I loved sns since I started reading Naruto, but with time it just become so shallow and abusive, and now sometimes I just get sad, because I fell in love with them when I was about 13, you know? Sorry, it's kinda stupid :) For some reason I just can't imagine them becoming a healthy couple, and all fics i've read make it so OOC like it's different characters :(( What I wanted to ask is - who iyo would actually make a healthiest couple with them in canon? (also, sorry for my bad english :))
Their relationship isn’t abusive, nor is it shallow. You didn’t give me any argument as to why you came to such a conclusion, but nonetheless, I will explain now why I vehemently disagree with the notion of them being in an abusive relationship.
I do not deny that Naruto and Sasuke can, at times, appear to exhibit abusive traits. However, behaving a certain way under specific and extraordinary circumstances doesn’t actually say anything about how one would behave in everyday life. In psychology, it’s extremely important to take the context into consideration by looking at the circumstances present at the time of the behaviour taking place. If a person was rude to you, was it because they are simply rude by nature, or because of something that caused them to respond in a rude manner? To make a logical and sufficient determination, you need to look at the context.
Since we do know a little bit about how Naruto and Sasuke interact under normal circumstances, we cannot reasonably infer that their relationship is of abusive nature. I’ll return to this point later.
When we talk about an abusive relationship, we are referring to domestic violence, which is a pattern of behaviour that involves emotional and/or physical violence by one person against another in a domestic setting.

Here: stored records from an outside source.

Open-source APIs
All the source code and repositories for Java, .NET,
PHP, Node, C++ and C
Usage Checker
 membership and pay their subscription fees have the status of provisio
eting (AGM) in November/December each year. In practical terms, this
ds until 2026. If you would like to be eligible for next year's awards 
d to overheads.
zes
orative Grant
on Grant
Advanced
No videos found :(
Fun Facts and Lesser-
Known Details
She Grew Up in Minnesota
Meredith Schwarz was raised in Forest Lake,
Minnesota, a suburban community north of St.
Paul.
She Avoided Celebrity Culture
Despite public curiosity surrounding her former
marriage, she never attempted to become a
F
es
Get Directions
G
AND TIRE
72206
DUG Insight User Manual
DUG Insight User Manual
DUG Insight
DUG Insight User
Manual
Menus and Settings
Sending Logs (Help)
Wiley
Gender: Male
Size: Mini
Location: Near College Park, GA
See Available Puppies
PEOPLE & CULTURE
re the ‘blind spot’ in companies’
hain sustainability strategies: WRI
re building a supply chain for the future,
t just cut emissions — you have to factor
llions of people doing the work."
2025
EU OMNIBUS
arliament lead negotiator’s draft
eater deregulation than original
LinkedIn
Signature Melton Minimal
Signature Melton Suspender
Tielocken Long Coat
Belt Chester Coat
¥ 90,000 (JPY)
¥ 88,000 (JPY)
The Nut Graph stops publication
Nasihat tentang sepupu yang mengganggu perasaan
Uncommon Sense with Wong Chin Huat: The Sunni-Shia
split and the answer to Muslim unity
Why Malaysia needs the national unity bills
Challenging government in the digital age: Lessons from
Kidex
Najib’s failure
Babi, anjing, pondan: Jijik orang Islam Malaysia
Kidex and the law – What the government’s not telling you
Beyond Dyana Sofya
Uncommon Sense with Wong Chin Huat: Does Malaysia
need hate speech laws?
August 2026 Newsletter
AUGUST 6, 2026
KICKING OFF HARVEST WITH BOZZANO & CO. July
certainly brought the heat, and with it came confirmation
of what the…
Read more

This often starts with threats, name-calling, and slamming doors or breaking dishes, and it can build up to pushing, slapping, and other violent acts. The following occurrences are a sign of domestic violence:
- Embarrassing one with put-downs.
- Looking or acting in a way that scares one.
- Controlling what one does, whom one sees, or where one goes.
- Stopping one from seeing friends and family members.
- Taking one’s money, making one ask for money, or refusing to give one money.
- Making all of one’s decisions.
- Threatening to take away or hurt one’s kid(s).
- Threatening to commit suicide.
- Preventing one from working or going to school.
- Acting like the abuse is no big deal, or that it’s one’s fault, or even denying it.
- Destroying one’s property, or threatening to kill one’s pet(s).
- Intimidating one with guns, knives, or other weapons.
- Shoving, slapping, choking, or hitting one.
- Threatening to kill one.
In any case, this is a repeated pattern of behaviour in a domestic setting. In order to be in an abusive relationship, you have to have evidence of suffering or inflicting repeatedly emotional and/or physical pain in a domestic setting such as in a marriage, or a cohabitation. So if you cannot demonstrate that Naruto and Sasuke inflict repeatedly emotional and/or physical pain to one another in a domestic setting, you cannot suggest they are in an abusive relationship. Period.
- But what is abuse?
Abuse is the improper usage or treatment of an entity, often to unfairly or improperly gain benefit. Abuse can come in many forms. As physical or verbal maltreatment, injury, assault, violation, rape, unjust practices; crimes, or other types of aggression.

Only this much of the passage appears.